World’s Wealthiest Countries Gather to Admit Continued Failure to Address Climate Change



Since the start of the year, meanwhile, the non-profit Oil Change International finds that the U.S. has approved more fossil fuel financing than any other country, furnishing $1.5 billion to four projects. Germany came in second. Both were among the 38 countries signed onto the Glasgow Statement unveiled at the UN climate talks held there in 2021, pledging to end new direct public financing for overseas fossil fuel projects by the end of last year.

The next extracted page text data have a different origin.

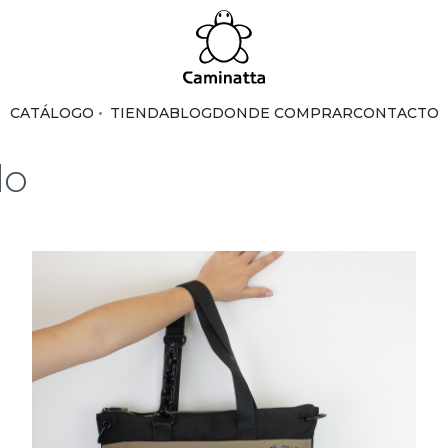
CATÁLOGO
TIENDA
BLOG
DONDE COMPRAR
CONTACTO
lo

The watchword in elite climate policy-making circles has long been that widespread prosperity—measured in GDP growth—would trickle down into emissions reductions, as countries develop the capacity to get off of fossil fuels or even eliminate emissions from them. Key to that belief was the idea of decoupling emissions from growth: that countries could continue to grow their GDP while releasing fewer greenhouse gasses—so-called “green growth.” While decoupling is indeed happening, researchers Jefim Vogel and Jason Hickel found in a Lancet Planetary Health paper published this week that current rates of decoupling in the wealthier countries they analyzed would take 220 years to reduce those states’ emissions by 95 percent.

Whatever effect ever-growing GDP is meant to have on carbon emissions, it has not made the world’s richest countries more amendable to helping others decarbonize. Economic indicators are not, after all, sentient. Politicians want to grow their favorite sectors as fast as they please. The pre-occupation of U.S. domestic climate policy has been to supercharge power sector decarbonization here with generous incentives for renewable energy, alongside modest tax breaks for other green industries. But growth in one sector won’t de-grow another: as the U.S. nurtures green industry, it’s likely to continue breaking records for domestic oil production. More than likely, that feat will be cheered on by the same administration demanding other countries cut fossil fuels.